Birthday: Samuel Huntington (1731), “Shoeless” Joe Jackson (1888), Orville Redenbacher (1907), Barbara Stanwyck (1907), Ginger Rogers (1911), Cal Tjader (1925), Dick Thornburgh (1932), Desmond Dekker (1941), Jimmy Johnson (1943), Stewart Copeland (1952), Tony Kushner (1956), Michael Flatley (1958), Phoebe Cates (1963), Phil Hellmuth (1964), Will Ferrell (1967), Barry Sanders (1968), Rain Pryor (1969), Ed Kowalczyk (1971), Corey Feldman (1971), Jeremy Enigk (1974), Taj Anwar (1978), Adam Scott (1980)

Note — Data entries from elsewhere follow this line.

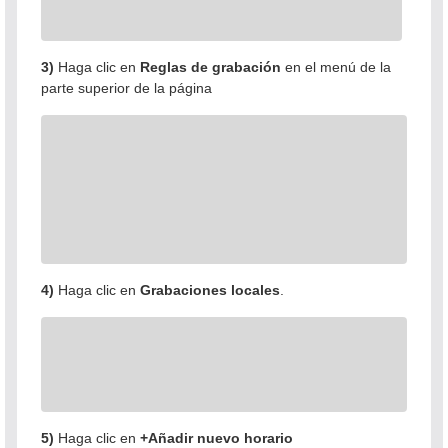
3)
Haga clic en
Reglas de grabación
en el menú de la
parte superior de la página
4)
Haga clic en
Grabaciones locales
.
5)
Haga clic en
+Añadir nuevo horario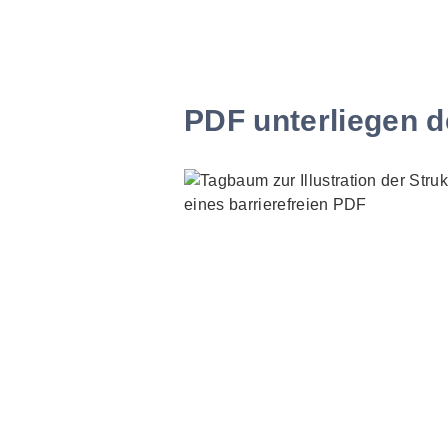
PDF unterliegen d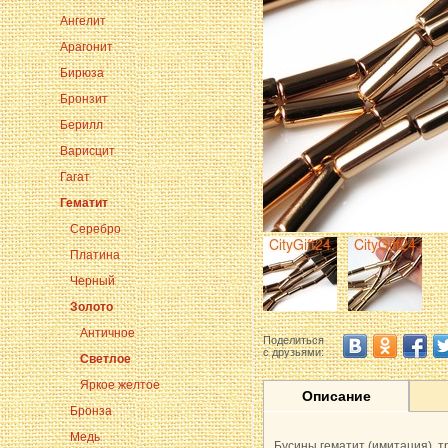
Ангелит
Арагонит
Бирюза
Бронзит
Берилл
Варисцит
Гагат
Гематит
Серебро
Платина
Черный
Золото
Античное
Поделиться
с друзьями:
Светлое
Яркое желтое
Описание
Бронза
Медь
Бусины гематит (имитация), т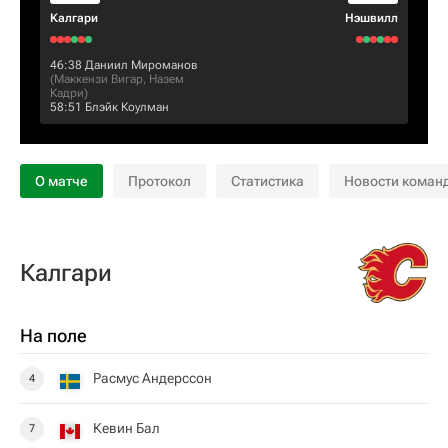
Калгари
Нэшвилл
46:38
Даниил Мироманов
(
Маккензи Вигар
,
Назем
Кадри
)
58:51
Блэйк Коулман
О матче
Протокол
Статистика
Новости коман
Калгари
На поле
Расмус Андерссон
4
Кевин Бал
7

Quotation: In the country the darkness of night is friendly and familiar, but in a city, with its blaze of lights, it is unnatural, hostile and menacing.  It is like a monstrous vulture that hovers, biding its time.Somerset Maugham

Tune: In many conversations/monologues I’ve been party to on the subject, I’ve often been referred to as a “music snob.” It’s an unfair accusation, however. Exhibit A? I still enjoy the entire musical catalog of 90’s alternative band Toad the Wet Sprocket. Judge me if you will. But only after you listen to “Crazy Life.” After you do, your opinion probably won’t have changed in the least bit. And you’re entitled to your (completely wrong) opinion.

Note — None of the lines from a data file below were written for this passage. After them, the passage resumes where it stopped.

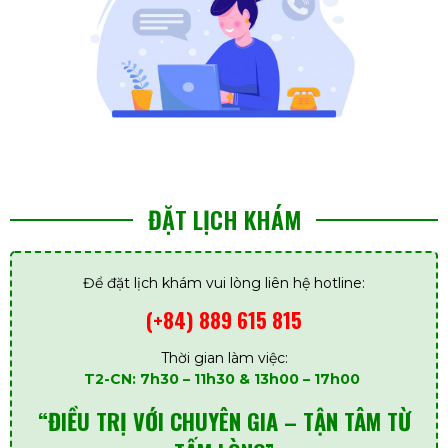
ĐẶT LỊCH KHÁM
Để đặt lịch khám vui lòng liên hệ hotline:
(+84) 889 615 815
Thời gian làm việc:
T2-CN: 7h30 – 11h30 & 13h00 – 17h00
“ĐIỀU TRỊ VỚI CHUYÊN GIA – TẬN TÂM TỪ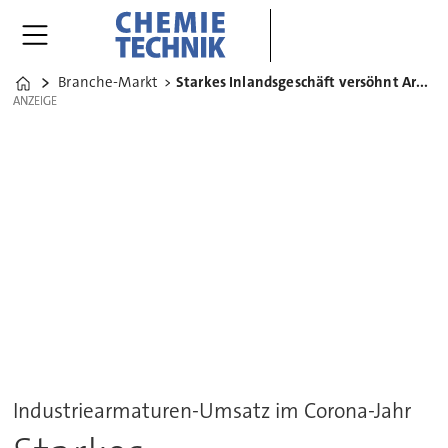
Branche-Markt
Starkes Inlandsgeschäft versöhnt Armaturen-Hersteller
Home
ANZEIGE
ANZEIGE
Industriearmaturen-Umsatz im Corona-Jahr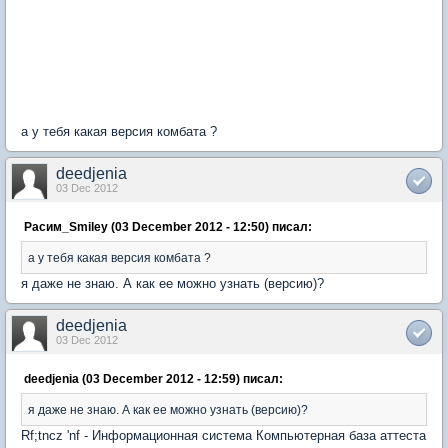
а у тебя какая версия комбата ?
deedjenia
03 Dec 2012
Расим_Smiley (03 December 2012 - 12:50) писал:
а у тебя какая версия комбата ?
я даже не знаю. А как ее можно узнать (версию)?
deedjenia
03 Dec 2012
deedjenia (03 December 2012 - 12:59) писал:
я даже не знаю. А как ее можно узнать (версию)?
Rf;tncz 'nf - Информационная система Компьютерная база аттеста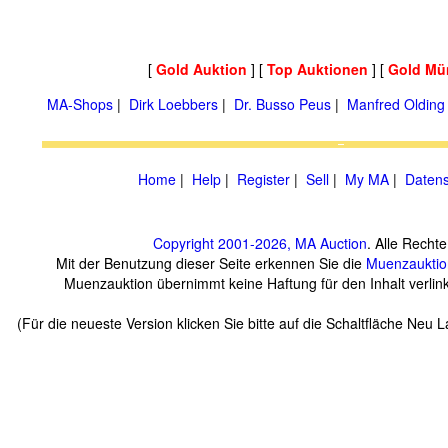
[
Gold Auktion
] [
Top Auktionen
] [
Gold Mü
MA-Shops
|
Dirk Loebbers
|
Dr. Busso Peus
|
Manfred Olding
Home
|
Help
|
Register
|
Sell
|
My MA
|
Datens
Copyright 2001-2026, MA Auction
. Alle Rechte
Mit der Benutzung dieser Seite erkennen Sie die
Muenzauktio
Muenzauktion übernimmt keine Haftung für den Inhalt verlinkt
(Für die neueste Version klicken Sie bitte auf die Schaltfläche Neu 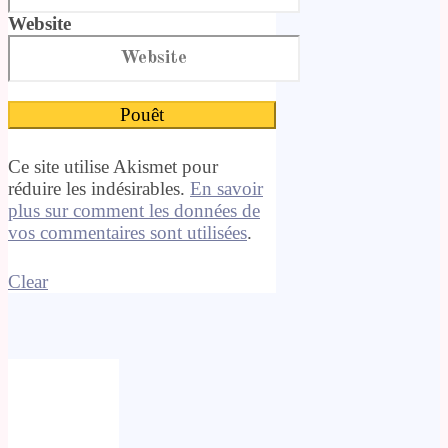
Website
Ce site utilise Akismet pour
réduire les indésirables.
En savoir
plus sur comment les données de
vos commentaires sont utilisées
.
Clear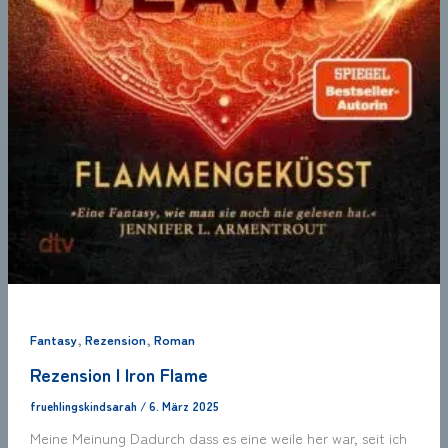
,
,
Fantasy
Rezension
Roman
Rezension | Iron Flame
fruehlingskindsarah
/
6. März 2025
Meine Meinung Dadurch dass es eine weile her war, seit ich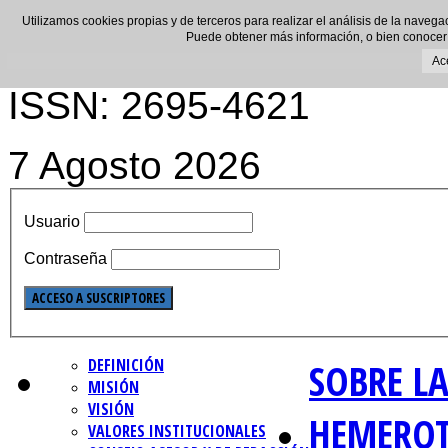
Utilizamos cookies propias y de terceros para realizar el análisis de la navega
Puede obtener más información, o bien conocer
Ac
ISSN: 2695-4621
7 Agosto 2026
Usuario
Contraseña
DEFINICIÓN
SOBRE LA
MISIÓN
VISIÓN
HEMERO
VALORES INSTITUCIONALES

Gallimaufry: Ever read something that makes you wonder how in the fucking world anyone ever saw fit to publish it? Well, if you haven’t, check out ESPN’s Scott Burnside’s “Winter Classic has right venue, wrong team.” In it, Burnside criticizes the NHL for picking the Philadelphia Flyers to play the Boston Bruins in Fenway Park for this year’s NHL Winter Classic. Instead, he’s arguing the Washington Capitals, and their star forward Alex Ovechkin, should’ve been the team chosen. He complains the Bruins-Flyers matchup isn’t in line with last year’s – a game that pitted two of the Original Six teams against each other, the Detroit Red Wings and the Chicago Blackhawks. So, in keeping with Burnside’s logic, how in the world does it make sense to pick the Capitals? Granted, they’ve had their good teams in the past, but they’ve got nothing in terms of hockey history and tradition held up next to the Flyers. Sorry. Usually, I try to stay clear of homer nonsense, but I need to make an exception here. Burnside, you’re flat-out wrong. Next. Ukraine is under fire by some for its decision to ban the movie Brüno. It’s a move perceived as a bit of uptight. But, really, maybe Ukrainians are just exercising their right to watch only worthwhile movies. I support the decision. Sacha Baron Cohen is not funny. He represents the basest, but unfortunately most popular, form of comedic entertainment – neither original or thoughtful, mainly inane.